What you should do: Records follow. Copy every line with "people".

Input data:
******************************

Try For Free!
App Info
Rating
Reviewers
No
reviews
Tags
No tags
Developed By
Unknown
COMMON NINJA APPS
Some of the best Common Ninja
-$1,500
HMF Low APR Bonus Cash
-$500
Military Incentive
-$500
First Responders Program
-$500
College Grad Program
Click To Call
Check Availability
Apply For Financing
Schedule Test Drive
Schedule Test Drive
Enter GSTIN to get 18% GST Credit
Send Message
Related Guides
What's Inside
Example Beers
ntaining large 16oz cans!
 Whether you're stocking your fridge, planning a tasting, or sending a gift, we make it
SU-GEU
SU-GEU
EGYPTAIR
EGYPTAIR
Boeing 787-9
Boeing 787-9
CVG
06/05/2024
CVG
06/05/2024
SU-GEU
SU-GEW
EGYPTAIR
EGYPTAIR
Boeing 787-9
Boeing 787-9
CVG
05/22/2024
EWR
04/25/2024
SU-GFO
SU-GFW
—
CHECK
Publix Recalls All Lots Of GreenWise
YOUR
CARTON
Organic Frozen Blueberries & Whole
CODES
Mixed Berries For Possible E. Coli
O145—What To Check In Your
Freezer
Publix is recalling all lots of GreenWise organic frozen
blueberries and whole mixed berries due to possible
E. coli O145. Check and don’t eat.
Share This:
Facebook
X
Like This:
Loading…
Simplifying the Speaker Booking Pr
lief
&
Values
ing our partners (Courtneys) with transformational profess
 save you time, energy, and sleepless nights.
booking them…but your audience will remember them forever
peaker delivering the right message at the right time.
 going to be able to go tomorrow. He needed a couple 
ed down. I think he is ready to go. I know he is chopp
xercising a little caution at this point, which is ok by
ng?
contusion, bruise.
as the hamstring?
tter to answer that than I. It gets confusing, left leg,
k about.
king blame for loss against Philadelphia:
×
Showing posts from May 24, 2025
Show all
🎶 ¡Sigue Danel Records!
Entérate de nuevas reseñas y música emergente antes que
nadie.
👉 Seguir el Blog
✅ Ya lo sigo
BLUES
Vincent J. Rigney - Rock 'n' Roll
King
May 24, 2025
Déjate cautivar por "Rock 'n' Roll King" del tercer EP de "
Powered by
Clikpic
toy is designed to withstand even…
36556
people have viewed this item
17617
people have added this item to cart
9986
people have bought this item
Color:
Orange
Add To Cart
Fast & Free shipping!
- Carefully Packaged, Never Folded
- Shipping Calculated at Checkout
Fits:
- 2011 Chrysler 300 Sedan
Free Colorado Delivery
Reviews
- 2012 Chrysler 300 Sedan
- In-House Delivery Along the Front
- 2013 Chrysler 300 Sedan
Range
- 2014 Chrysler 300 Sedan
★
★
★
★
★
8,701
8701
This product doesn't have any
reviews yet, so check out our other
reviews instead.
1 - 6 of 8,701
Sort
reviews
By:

******************************

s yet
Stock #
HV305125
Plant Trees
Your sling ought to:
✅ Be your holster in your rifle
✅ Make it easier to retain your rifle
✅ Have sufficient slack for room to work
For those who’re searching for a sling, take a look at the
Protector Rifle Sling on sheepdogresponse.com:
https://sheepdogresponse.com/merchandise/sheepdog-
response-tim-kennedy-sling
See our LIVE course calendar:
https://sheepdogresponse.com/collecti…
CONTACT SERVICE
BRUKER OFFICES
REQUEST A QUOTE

******************************

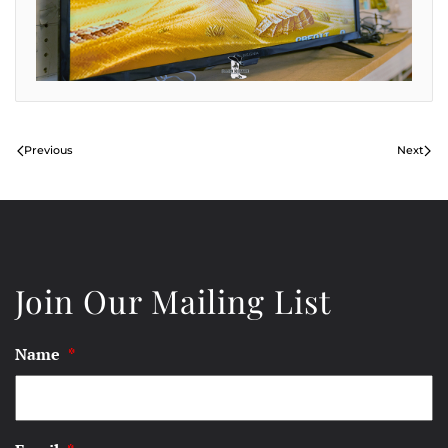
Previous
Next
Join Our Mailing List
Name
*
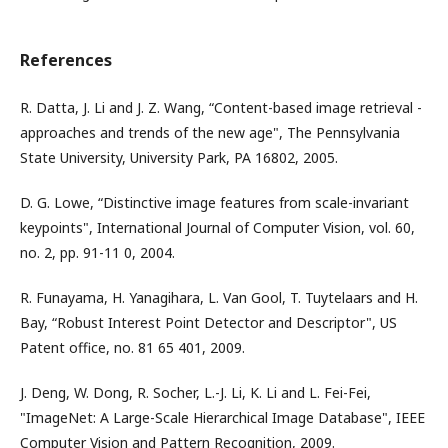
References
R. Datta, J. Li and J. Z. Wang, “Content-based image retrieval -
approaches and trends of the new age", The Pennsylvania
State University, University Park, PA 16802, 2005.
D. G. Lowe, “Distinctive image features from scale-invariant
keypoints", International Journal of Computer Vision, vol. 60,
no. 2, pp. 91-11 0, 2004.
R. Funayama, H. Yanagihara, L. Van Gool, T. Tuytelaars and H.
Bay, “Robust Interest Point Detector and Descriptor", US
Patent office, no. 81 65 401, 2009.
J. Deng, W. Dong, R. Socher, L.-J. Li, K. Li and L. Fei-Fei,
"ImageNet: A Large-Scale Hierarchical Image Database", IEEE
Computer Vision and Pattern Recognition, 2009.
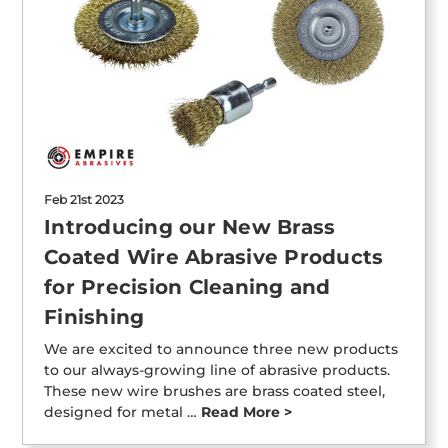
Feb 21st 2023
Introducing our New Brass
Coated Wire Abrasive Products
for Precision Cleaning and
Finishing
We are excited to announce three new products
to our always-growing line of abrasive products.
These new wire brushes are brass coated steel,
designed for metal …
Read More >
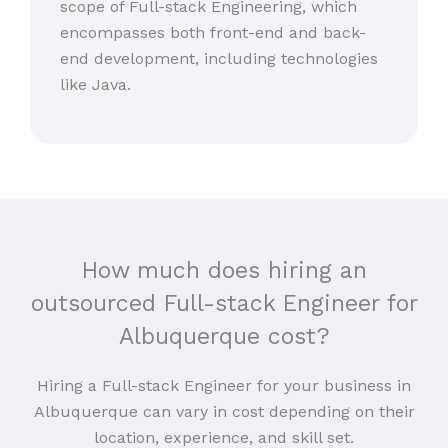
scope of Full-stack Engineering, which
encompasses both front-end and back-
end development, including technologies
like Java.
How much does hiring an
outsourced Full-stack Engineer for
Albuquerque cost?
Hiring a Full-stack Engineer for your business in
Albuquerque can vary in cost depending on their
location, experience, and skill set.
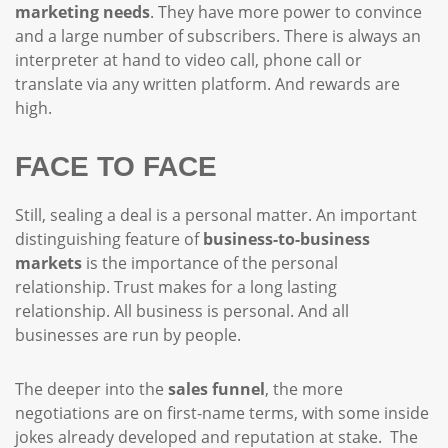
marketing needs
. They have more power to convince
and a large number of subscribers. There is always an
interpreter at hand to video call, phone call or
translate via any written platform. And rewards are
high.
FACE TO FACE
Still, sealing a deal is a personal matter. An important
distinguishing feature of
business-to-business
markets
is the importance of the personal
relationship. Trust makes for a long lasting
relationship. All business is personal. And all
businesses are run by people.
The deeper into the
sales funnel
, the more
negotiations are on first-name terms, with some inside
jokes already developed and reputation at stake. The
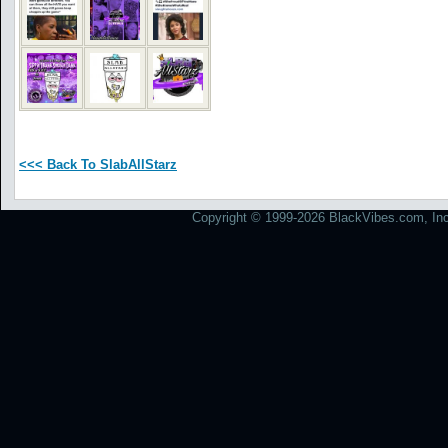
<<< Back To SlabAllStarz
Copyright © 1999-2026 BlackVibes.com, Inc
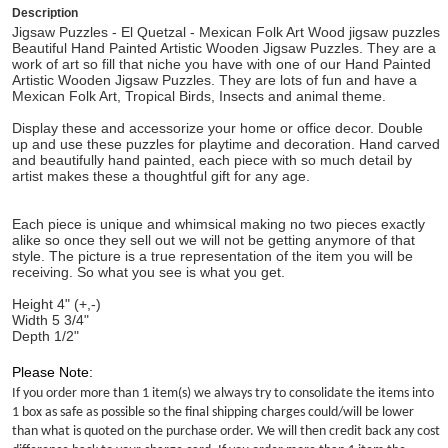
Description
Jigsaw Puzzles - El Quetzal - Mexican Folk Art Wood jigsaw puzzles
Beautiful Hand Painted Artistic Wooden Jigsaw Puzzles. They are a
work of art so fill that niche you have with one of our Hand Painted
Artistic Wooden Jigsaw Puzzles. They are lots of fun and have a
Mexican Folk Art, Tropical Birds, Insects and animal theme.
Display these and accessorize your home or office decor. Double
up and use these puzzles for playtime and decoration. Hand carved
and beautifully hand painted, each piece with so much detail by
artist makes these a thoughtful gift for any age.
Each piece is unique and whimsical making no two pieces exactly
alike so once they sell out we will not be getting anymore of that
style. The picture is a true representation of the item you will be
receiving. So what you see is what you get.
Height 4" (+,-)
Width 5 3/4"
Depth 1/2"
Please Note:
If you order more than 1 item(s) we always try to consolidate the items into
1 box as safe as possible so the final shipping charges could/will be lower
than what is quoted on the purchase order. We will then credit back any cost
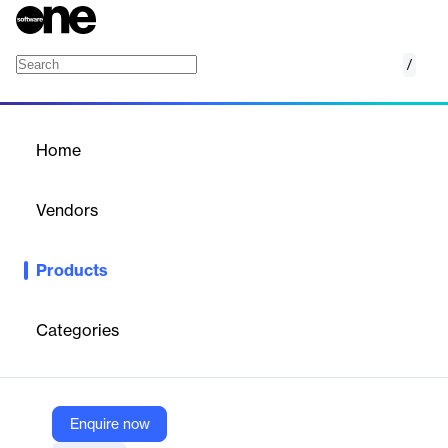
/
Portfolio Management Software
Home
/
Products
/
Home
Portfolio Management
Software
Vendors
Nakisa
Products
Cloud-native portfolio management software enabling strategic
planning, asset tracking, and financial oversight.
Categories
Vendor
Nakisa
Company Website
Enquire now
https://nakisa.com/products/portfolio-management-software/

******************************

Answer below:
people have viewed this item
people have added this item to cart
people have bought this item
businesses are run by people.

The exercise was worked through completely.